[EXERCISE AIM]:
Using the data that follows, report how many lines include "запчасть"; output no other text.

═══ RECORDS FOR THE EXERCISE

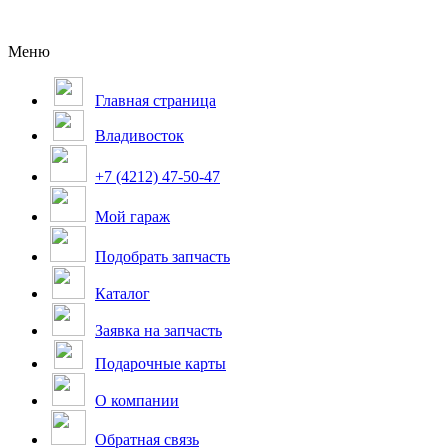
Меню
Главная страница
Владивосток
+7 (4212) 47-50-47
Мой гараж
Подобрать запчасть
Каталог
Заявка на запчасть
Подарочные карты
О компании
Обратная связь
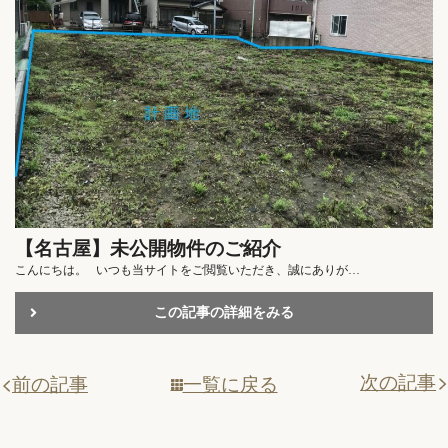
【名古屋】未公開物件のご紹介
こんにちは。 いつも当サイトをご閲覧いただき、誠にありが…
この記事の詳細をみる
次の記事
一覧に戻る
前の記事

══════
═══ RECORDS FOR THE EXERCISE

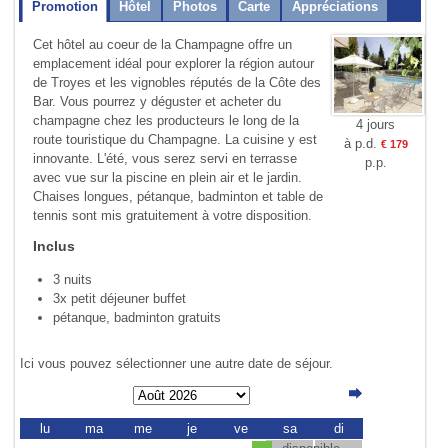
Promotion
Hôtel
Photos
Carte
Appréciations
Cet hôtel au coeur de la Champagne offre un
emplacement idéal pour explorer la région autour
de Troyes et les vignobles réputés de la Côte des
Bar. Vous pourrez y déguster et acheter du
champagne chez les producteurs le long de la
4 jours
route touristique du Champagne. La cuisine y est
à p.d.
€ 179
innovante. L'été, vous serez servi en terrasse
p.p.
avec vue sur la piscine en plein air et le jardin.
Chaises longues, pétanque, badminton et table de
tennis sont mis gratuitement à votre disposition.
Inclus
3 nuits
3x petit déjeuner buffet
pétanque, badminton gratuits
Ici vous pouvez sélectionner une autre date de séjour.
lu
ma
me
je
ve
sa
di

══════

[RESULT]:
2